### ACTIVITY
Among the entries below, find each line holding "Will" and return it.

(Stored data entries)

[Start of Attachment]

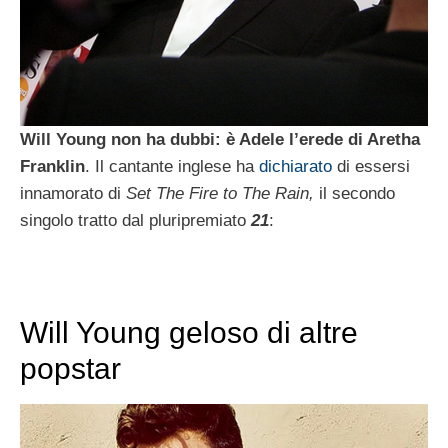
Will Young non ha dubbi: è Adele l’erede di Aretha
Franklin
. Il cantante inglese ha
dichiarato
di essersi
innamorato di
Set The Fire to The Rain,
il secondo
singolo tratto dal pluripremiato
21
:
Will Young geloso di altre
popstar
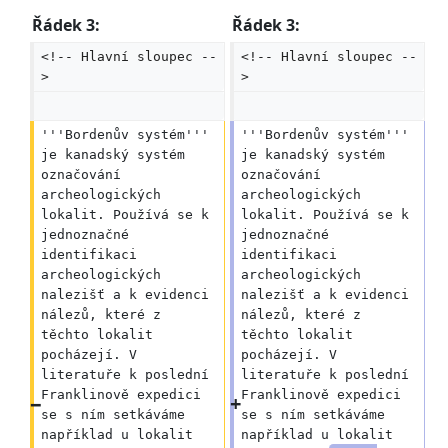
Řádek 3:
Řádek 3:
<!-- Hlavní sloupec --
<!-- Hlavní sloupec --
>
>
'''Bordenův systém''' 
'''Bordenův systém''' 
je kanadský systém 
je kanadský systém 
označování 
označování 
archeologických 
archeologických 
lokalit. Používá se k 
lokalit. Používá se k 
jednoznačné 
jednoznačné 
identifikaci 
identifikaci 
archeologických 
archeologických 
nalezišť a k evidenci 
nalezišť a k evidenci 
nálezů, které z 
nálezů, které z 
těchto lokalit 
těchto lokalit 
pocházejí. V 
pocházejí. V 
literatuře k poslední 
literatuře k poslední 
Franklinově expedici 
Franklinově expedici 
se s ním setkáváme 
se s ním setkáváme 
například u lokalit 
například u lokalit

[End of Attachment]
[Start of Attachment]

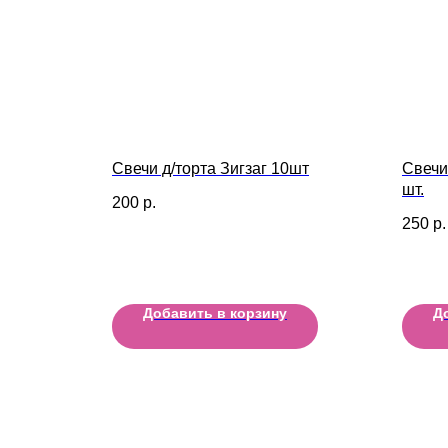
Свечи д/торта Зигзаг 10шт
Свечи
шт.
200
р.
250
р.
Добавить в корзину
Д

[End of Attachment]

### RESPONSE
Will Young non ha dubbi: è Adele l’erede di Aretha
Will Young geloso di altre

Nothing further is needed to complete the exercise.